After Andrew returned, he called me and reported he’d had a unique dream.
“Tell me,” I said, eager to analyze it together.
“I dreamed I was with Liberace,” he said.
“What do you mean, Andrew?”
“Well,” he said. “I dreamed I was with him.”
“You mean, like, playing the piano?”
“Not exactly,” he chuckled. “I dreamed I was with him, with him.”
“Andrew, are you trying to tell me something?”
“Oh, come on, I’m not gay,” he said, adding, “I love you, Heather.”
Shortly afterward I broke up with Andrew. I felt terrible about it, but I just couldn’t make sense of him.
Nor am I the only woman in the city being pursued for her conversation by Jewish men who are vague about their intentions and confused about their feelings.
Recently my friend Amy, a single, 30-something Manhattan marketing executive, had dinner with an old friend from high school.
“He kept ordering drinks and went on and on about how difficult it is to find someone he can relate to, and how he missed me,” she said. “Finally at the end of the evening … he leaned in and hugged me but didn’t make a romantic move, just said goodnight.
“It was just an ambiguous evening. I couldn’t tell if it was a date or what.”
Jewish dating experts point to a trend in which conversation, by phone or online, often takes the place of face-to-face meetings. They also cited a tendency on the part of big-city men to compartmentalize intimacy.

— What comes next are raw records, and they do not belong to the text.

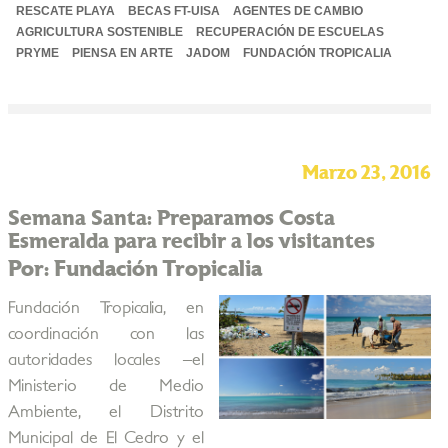
RESCATE PLAYA
BECAS FT-UISA
AGENTES DE CAMBIO
AGRICULTURA SOSTENIBLE
RECUPERACIÓN DE ESCUELAS
PRYME
PIENSA EN ARTE
JADOM
FUNDACIÓN TROPICALIA
Marzo 23, 2016
Semana Santa: Preparamos Costa
Esmeralda para recibir a los visitantes
Por: Fundación Tropicalia
Fundación Tropicalia, en
coordinación con las
autoridades locales –el
Ministerio de Medio
Ambiente, el Distrito
Municipal de El Cedro y el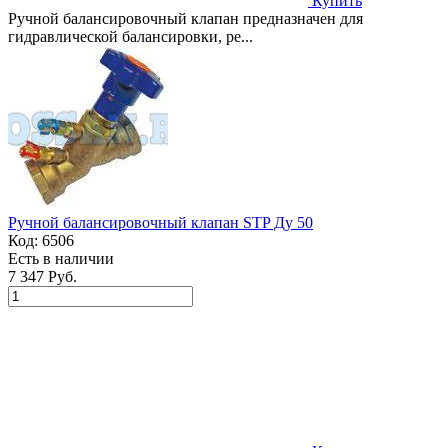
Купить
Ручной балансировочный клапан предназначен для
гидравлической балансировки, ре...
Ручной балансировочный клапан STP Ду 50
Код:
6506
Есть в наличии
7 347 Руб.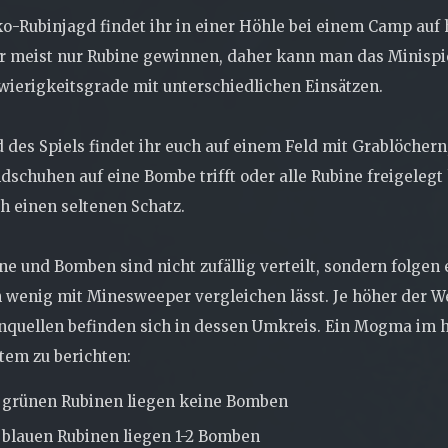
ko-Rubinjagd findet ihr in einer Höhle bei einem Camp auf
r meist nur Rubine gewinnen, daher kann man das Minispiel
wierigkeitsgrade mit unterschiedlichen Einsätzen.
des Spiels findet ihr euch auf einem Feld mit Grablöchern, 
schuhen auf eine Bombe trifft oder alle Rubine freigelegt h
ch einen seltenen Schatz.
ne und Bomben sind nicht zufällig verteilt, sondern folge
n wenig mit Minesweeper vergleichen lässt. Je höher der W
quellen befinden sich in dessen Umkreis. Ein Mogma im h
tem zu berichten:
 grünen Rubinen liegen keine Bomben
 blauen Rubinen liegen 1-2 Bomben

Jennifer Zucher, co-founder of Project Soulmate, a New York-based matchmaking company that specializes in all clients (including Jewish ones), said, “Maybe these guys are not ready to settle down; he wants one girl to hook up with, and enjoys talking to [another] to see if there’s potential down the road.”
Michelle Frankel, dating coach and owner of NYCity Matchmaking, a New York-based matchmaking service that specializes in Jewish clients, spoke about what she’s dubbed the “pen pal complex.”
“Many guys on J-Date, SawYouAtSinai, Match, whatever — they want to e-mail but not actually meet,” says Frankel.
She believes there may be sociological reasons for the phenomenon.
“A lot of my clients and guy friends are conflicted,” she said. “Their families want them to date Jewish women, and Judaism is important to them as well. But they feel that non-Jewish women are more free-spirited, and there’s less pressure with them.”
The intellectual and family-oriented nature of Jewish life could be factors, too, Frankel believes.
“Maybe some Jewish men think things through as much as women do,” said Frankel. “Jewish women tend to be family oriented. In Jewish culture, you grow up, get married, get a good job and have children.
“Some men [Jewish or non-Jewish] will sleep with anyone. But others are like, ‘If I go there, all these expectations are going to be placed on me.’”
I have a certain sympathy for these men who hunger for intimate, emotionally and intellectually rich conversation and friendship with women. In a world where it’s easier than ever to communicate with a dizzying array of people via online dating, Facebook, Twitter, instant messaging, and texting, it seems that communication is more shallow than ever.
It’s also a world in which every erotic image imaginable is available at a click, and many women are willing to participate in casual hookups.
But if you are a woman with brains and values, can you be a holdout? And if you are, do you risk being pigeonholed as the “go-to” woman for gratifying conversation — and that’s it?
Maybe the next time a man calls me just to hear the sound of my voice, I’ll quote Nora Ephron: “In my sex fantasy, nobody ever loves me for my mind.”
If nothing else, it should make for good conversation.